╭──

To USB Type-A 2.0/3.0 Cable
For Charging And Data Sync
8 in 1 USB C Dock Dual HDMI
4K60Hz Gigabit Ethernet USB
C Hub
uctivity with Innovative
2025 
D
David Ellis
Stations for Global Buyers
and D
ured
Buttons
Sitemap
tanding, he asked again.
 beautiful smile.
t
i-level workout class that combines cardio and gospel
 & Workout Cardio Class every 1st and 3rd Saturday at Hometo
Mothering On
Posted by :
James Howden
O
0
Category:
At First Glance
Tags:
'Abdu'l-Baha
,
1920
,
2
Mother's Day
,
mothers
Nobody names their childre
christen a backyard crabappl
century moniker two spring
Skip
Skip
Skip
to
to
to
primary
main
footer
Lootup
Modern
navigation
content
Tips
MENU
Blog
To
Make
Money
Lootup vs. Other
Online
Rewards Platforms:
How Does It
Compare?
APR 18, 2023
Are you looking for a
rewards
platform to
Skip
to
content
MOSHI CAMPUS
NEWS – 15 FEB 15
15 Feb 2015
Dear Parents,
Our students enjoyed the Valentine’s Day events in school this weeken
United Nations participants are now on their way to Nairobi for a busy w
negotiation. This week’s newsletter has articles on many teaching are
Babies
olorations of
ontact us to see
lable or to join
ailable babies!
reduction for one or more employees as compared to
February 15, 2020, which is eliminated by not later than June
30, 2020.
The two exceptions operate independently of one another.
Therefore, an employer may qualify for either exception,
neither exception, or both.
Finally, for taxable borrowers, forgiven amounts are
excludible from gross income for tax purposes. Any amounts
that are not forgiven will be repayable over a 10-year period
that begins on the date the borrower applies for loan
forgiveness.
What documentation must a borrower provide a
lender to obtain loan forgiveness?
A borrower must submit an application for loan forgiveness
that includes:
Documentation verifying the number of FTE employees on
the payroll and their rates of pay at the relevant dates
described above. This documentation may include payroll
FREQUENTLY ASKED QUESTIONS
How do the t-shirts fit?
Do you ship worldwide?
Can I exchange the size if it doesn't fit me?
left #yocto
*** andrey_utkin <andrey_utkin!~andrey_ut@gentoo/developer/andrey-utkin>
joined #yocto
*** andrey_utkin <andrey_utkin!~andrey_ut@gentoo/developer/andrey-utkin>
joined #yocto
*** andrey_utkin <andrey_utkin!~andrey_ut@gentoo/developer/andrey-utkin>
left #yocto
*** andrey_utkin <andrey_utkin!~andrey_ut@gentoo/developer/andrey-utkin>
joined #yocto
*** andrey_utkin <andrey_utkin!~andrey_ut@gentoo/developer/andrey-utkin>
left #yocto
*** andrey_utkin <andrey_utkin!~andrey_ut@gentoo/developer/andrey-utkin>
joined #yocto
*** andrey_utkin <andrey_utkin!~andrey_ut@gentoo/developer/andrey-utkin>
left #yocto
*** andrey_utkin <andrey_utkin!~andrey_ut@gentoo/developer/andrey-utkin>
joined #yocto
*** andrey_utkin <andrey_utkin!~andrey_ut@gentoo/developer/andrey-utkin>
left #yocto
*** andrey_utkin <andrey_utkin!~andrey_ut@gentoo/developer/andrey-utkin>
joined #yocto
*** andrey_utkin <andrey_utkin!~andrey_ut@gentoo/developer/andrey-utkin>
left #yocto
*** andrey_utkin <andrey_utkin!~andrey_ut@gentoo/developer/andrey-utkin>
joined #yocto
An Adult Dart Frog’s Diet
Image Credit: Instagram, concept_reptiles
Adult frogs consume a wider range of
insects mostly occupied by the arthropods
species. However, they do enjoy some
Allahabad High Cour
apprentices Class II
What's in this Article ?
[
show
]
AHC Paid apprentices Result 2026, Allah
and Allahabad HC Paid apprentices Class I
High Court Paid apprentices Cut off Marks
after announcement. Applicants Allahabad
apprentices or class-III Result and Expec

╰──

*Work to be completed*:
What is needed here is an exact copy of all the entries.

*Expected answer*:
To USB Type-A 2.0/3.0 Cable
For Charging And Data Sync
8 in 1 USB C Dock Dual HDMI
4K60Hz Gigabit Ethernet USB
C Hub
uctivity with Innovative
2025 
D
David Ellis
Stations for Global Buyers
and D
ured
Buttons
Sitemap
tanding, he asked again.
 beautiful smile.
t
i-level workout class that combines cardio and gospel
 & Workout Cardio Class every 1st and 3rd Saturday at Hometo
Mothering On
Posted by :
James Howden
O
0
Category:
At First Glance
Tags:
'Abdu'l-Baha
,
1920
,
2
Mother's Day
,
mothers
Nobody names their childre
christen a backyard crabappl
century moniker two spring
Skip
Skip
Skip
to
to
to
primary
main
footer
Lootup
Modern
navigation
content
Tips
MENU
Blog
To
Make
Money
Lootup vs. Other
Online
Rewards Platforms:
How Does It
Compare?
APR 18, 2023
Are you looking for a
rewards
platform to
Skip
to
content
MOSHI CAMPUS
NEWS – 15 FEB 15
15 Feb 2015
Dear Parents,
Our students enjoyed the Valentine’s Day events in school this weeken
United Nations participants are now on their way to Nairobi for a busy w
negotiation. This week’s newsletter has articles on many teaching are
Babies
olorations of
ontact us to see
lable or to join
ailable babies!
reduction for one or more employees as compared to
February 15, 2020, which is eliminated by not later than June
30, 2020.
The two exceptions operate independently of one another.
Therefore, an employer may qualify for either exception,
neither exception, or both.
Finally, for taxable borrowers, forgiven amounts are
excludible from gross income for tax purposes. Any amounts
that are not forgiven will be repayable over a 10-year period
that begins on the date the borrower applies for loan
forgiveness.
What documentation must a borrower provide a
lender to obtain loan forgiveness?
A borrower must submit an application for loan forgiveness
that includes:
Documentation verifying the number of FTE employees on
the payroll and their rates of pay at the relevant dates
described above. This documentation may include payroll
FREQUENTLY ASKED QUESTIONS
How do the t-shirts fit?
Do you ship worldwide?
Can I exchange the size if it doesn't fit me?
left #yocto
*** andrey_utkin <andrey_utkin!~andrey_ut@gentoo/developer/andrey-utkin>
joined #yocto
*** andrey_utkin <andrey_utkin!~andrey_ut@gentoo/developer/andrey-utkin>
joined #yocto
*** andrey_utkin <andrey_utkin!~andrey_ut@gentoo/developer/andrey-utkin>
left #yocto
*** andrey_utkin <andrey_utkin!~andrey_ut@gentoo/developer/andrey-utkin>
joined #yocto
*** andrey_utkin <andrey_utkin!~andrey_ut@gentoo/developer/andrey-utkin>
left #yocto
*** andrey_utkin <andrey_utkin!~andrey_ut@gentoo/developer/andrey-utkin>
joined #yocto
*** andrey_utkin <andrey_utkin!~andrey_ut@gentoo/developer/andrey-utkin>
left #yocto
*** andrey_utkin <andrey_utkin!~andrey_ut@gentoo/developer/andrey-utkin>
joined #yocto
*** andrey_utkin <andrey_utkin!~andrey_ut@gentoo/developer/andrey-utkin>
left #yocto
*** andrey_utkin <andrey_utkin!~andrey_ut@gentoo/developer/andrey-utkin>
joined #yocto
*** andrey_utkin <andrey_utkin!~andrey_ut@gentoo/developer/andrey-utkin>
left #yocto
*** andrey_utkin <andrey_utkin!~andrey_ut@gentoo/developer/andrey-utkin>
joined #yocto
An Adult Dart Frog’s Diet
Image Credit: Instagram, concept_reptiles
Adult frogs consume a wider range of
insects mostly occupied by the arthropods
species. However, they do enjoy some
Allahabad High Cour
apprentices Class II
What's in this Article ?
[
show
]
AHC Paid apprentices Result 2026, Allah
and Allahabad HC Paid apprentices Class I
High Court Paid apprentices Cut off Marks
after announcement. Applicants Allahabad
apprentices or class-III Result and Expec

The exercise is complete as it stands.